Isère le 15 février 2014 - Eric Séveyrat - Actualités - article lu 1963 fois

Rapport de la cour des comptes : VFD en difficulté, le conseil général sur la sellette
Lors du point presse de la Chambre régionale des comptes Rhône-Alpes/Auvergne : de gauche à droite : Gérard Chauvet, président de la première section (Ain-Haute-Savoie) ; Catherine de Kersauson, présidente de la CRC Rhône-Alpes/Auvergne ; Paule Guillot, présidente de la troisième section (Drôme, Ardèche-Isère) - (D.R.)

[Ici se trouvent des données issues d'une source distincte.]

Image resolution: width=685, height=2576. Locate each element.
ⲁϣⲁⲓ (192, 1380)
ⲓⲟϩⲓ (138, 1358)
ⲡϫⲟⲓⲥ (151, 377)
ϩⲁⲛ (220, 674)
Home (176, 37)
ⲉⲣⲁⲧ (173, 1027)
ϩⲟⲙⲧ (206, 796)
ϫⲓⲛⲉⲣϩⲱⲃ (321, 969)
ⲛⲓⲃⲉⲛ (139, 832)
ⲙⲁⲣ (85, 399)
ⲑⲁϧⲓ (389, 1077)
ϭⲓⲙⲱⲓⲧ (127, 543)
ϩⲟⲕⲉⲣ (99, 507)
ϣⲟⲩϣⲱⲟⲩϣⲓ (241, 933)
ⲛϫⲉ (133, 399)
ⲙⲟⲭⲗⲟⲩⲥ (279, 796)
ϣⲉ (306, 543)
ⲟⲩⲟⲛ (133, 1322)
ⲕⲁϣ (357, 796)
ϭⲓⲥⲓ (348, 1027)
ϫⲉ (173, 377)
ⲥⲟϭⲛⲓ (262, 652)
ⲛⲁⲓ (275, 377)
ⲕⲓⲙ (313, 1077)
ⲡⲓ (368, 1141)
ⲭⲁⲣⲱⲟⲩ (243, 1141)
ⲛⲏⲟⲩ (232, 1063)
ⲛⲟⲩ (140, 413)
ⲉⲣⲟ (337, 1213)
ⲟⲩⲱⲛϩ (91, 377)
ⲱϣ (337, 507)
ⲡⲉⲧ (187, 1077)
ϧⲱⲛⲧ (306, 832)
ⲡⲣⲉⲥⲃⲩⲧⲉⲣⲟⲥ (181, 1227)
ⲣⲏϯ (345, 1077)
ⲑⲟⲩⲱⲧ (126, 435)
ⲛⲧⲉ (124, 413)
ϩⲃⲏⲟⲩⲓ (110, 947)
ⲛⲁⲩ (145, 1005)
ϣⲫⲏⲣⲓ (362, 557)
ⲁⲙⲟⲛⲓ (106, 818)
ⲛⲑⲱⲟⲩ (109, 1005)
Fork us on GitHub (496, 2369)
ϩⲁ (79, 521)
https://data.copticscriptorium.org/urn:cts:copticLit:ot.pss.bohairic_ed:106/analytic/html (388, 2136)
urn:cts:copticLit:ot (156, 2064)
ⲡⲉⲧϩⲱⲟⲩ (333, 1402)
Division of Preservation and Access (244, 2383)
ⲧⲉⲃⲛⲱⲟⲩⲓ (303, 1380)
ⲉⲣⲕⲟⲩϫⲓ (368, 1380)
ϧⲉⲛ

Le titre du rapport est sans équivoque : « Une adaptation manquée à l’ouverture du marché à la concurrence. » A partir de 2006, la société d’économie mixte SEM-VFD a été créée sur les bases de la régie historique mais, en 2011, ouverture de la concurrence oblige, et avec l’arrivée sur le marché d’une filiale de la Poste suisse, Car Postal, les VFD ont perdu des lignes, notamment « Quatre lignes express dans l’agglomération grenobloise, note le rapport de la Chambre, considérée a posteriori comme les seules rentables par la direction. » Pour la  présidente de la chambre des comptes de Rhône-Alpes/Auvergne, Catherine De Kersauson : « Les VFD n’ont pas pris les mesures nécessaires, notamment sur la masse salariale… ».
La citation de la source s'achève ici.